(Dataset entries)
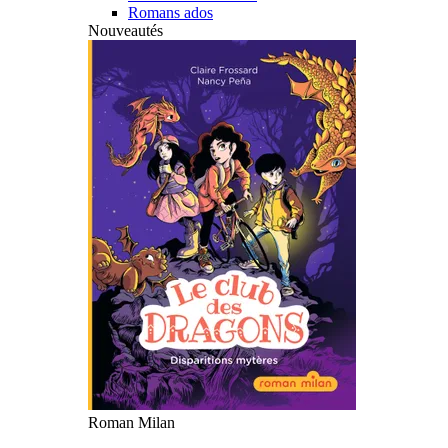
Romans ados
Nouveautés
Roman Milan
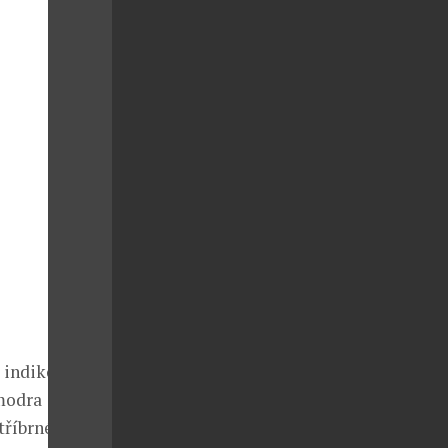
e indikována
 modra
tříbrné a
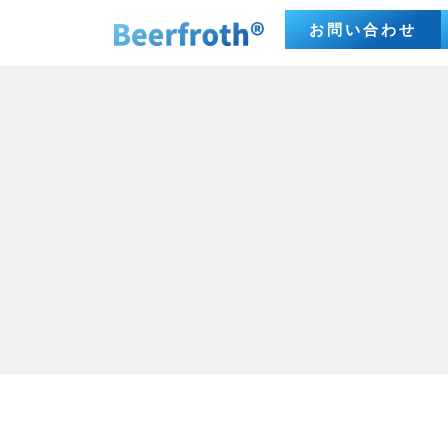
お問い合わせ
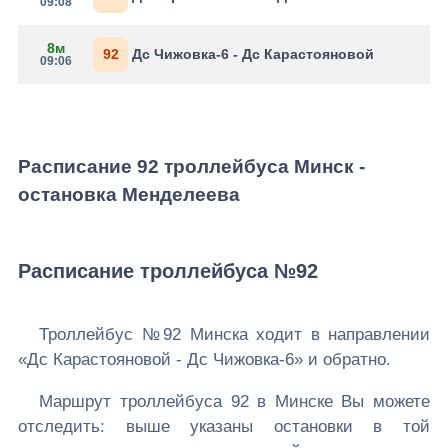
09:08
8м
92
Дс Чижовка-6 - Дс Карастояновой
09:06
Расписание 92 троллейбуса Минск -
остановка Менделеева
Расписание троллейбуса №92
Троллейбус №92 Минска ходит в направлении
«Дс Карастояновой - Дс Чижовка-6» и обратно.
Маршрут троллейбуса 92 в Минске Вы можете
отследить: выше указаны остановки в той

[WHAT TO WORK ON]: The answer is each line from the entries above in which the word "Чижовка" occurs.

[SOLUTION FOR THIS PROBLEM]:
Дс Чижовка-6 - Дс Карастояновой
«Дс Карастояновой - Дс Чижовка-6» и обратно.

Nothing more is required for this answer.